I supported the Isle of Capri plan. While it would not have been truly "free", it would have at least been funded without an excessive amount of taxpayer funds. And it would have spared us the spectacle of the Penguins threatening to leave town and our elected leaders throwing (our) money at them to stay.

But the Penguins are, ultimately, a business. If they can get a better deal elsewhere, when all variables -- including the likely local fan base -- are taken into account, then they simply should leave Pittsburgh behind and depart for greener pastures. A number of us will even help them pack. They will be greatly missed by some. Their fans' dollars will be greatly missed by many more. But I'm not convinced that the loss will be so great as to justify caving into unreasonable demands just to keep them in town.

There is one key caveat in all of this, however. My greatest fear is that, if the Penguins should leave, we will find ourselves in a few years time doing precisely what Kansas City is doing now. We just might end up funding a new arena entirely on our own dime, with no support at all from casino money or from the arena's non-existent primary tenant. A new area might prove necessary, even without the Penguins, simply to attract decent shows, concerts, and other forms of entertainment. A new arena will also be needed for the eventual fight to lure another NHL team back to Pittsburgh. And make no mistake, folks, our hockey fans aren't going to fade into the woodwork if the Penguins leave. They will be quiet and depressed for a few years, but they will eventually warm to the idea of bringing hockey back to the Burgh.

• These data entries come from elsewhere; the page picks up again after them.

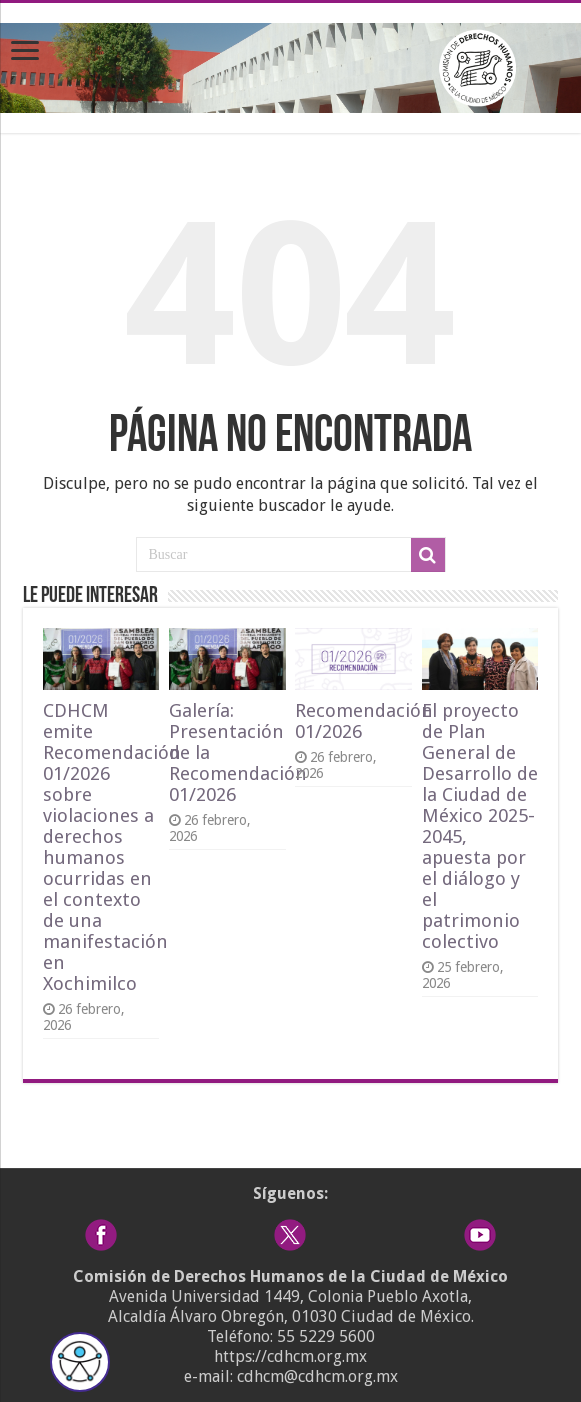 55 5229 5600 (326, 1336) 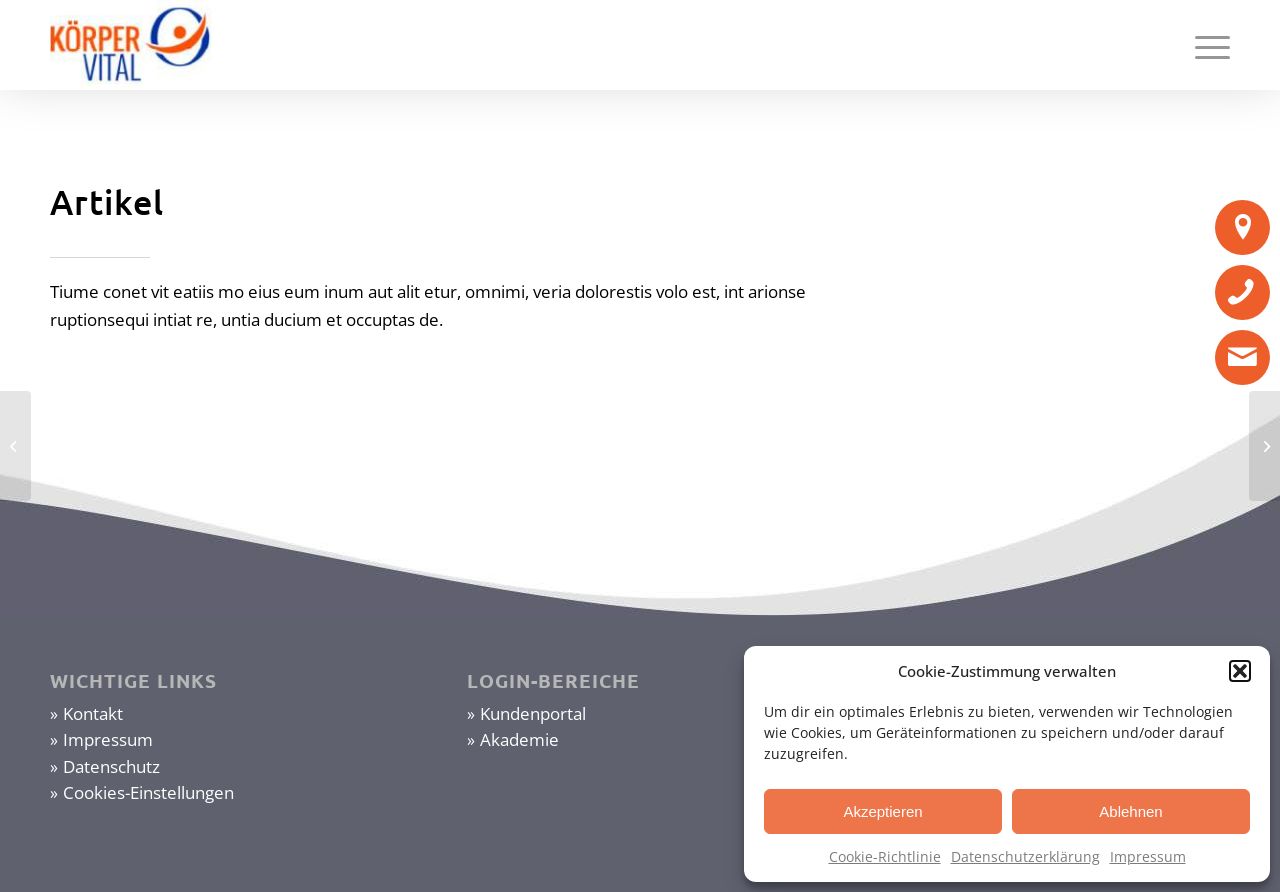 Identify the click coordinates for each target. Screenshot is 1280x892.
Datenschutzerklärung (1025, 856)
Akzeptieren (882, 811)
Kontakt (93, 713)
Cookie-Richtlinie (885, 856)
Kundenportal (533, 713)
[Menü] (1206, 45)
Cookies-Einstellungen (148, 792)
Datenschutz (111, 766)
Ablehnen (1130, 811)
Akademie (519, 739)
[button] (1240, 671)
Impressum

I don't want to see us pull a Baltimore, who lost the Colts only to spend far more money several years later to steal the Browns away from Cleveland. In the final analysis, it would have been much cheaper for Baltimore to have built a new stadium for the Colts in the early 1980s, keeping the team and its economic impact in Baltimore for all those years, than it was to bring the Browns to town in 1996 and construct a new stadium at late-1990s prices. If we are going to need a new arena anyway, and I rather suspect that we will, it is probably a better move to build it now than and retain its central tenant than to bear the costs all on our own several years down the line.